WHAT TO DO: From the entries that follow, copy exactly the lines beginning at the line holding "ČAJ UROLOŠKI OSPHARM" and continuing through the line holding "BE THE FIRST TO COMMENT".

INPUT DATA:

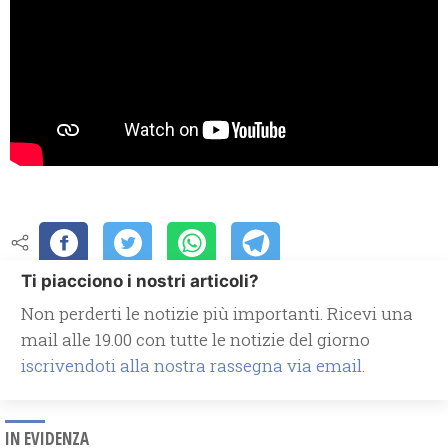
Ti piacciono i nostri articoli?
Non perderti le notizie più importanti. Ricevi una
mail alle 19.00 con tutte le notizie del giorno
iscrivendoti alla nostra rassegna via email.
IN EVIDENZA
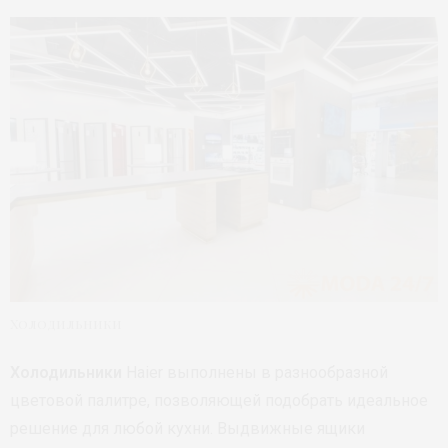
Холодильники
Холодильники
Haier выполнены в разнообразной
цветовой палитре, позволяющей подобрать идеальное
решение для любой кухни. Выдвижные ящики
...
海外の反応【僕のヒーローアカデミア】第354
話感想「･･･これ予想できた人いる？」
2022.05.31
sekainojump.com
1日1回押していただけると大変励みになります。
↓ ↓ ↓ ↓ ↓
---
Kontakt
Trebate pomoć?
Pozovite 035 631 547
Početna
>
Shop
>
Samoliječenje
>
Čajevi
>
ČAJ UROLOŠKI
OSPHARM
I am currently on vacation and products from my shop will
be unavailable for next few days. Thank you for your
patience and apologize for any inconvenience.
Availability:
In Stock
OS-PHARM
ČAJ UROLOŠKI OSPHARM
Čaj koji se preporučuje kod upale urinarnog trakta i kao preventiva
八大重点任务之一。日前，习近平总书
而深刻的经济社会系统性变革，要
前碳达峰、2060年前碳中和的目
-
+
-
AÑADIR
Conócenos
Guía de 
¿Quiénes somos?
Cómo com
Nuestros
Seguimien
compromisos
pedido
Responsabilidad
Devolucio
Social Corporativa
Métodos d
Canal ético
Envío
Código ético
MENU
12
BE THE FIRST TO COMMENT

SOLUTION TO THIS EXERCISE:
ČAJ UROLOŠKI OSPHARM
Čaj koji se preporučuje kod upale urinarnog trakta i kao preventiva
八大重点任务之一。日前，习近平总书
而深刻的经济社会系统性变革，要
前碳达峰、2060年前碳中和的目
-
+
-
AÑADIR
Conócenos
Guía de 
¿Quiénes somos?
Cómo com
Nuestros
Seguimien
compromisos
pedido
Responsabilidad
Devolucio
Social Corporativa
Métodos d
Canal ético
Envío
Código ético
MENU
12
BE THE FIRST TO COMMENT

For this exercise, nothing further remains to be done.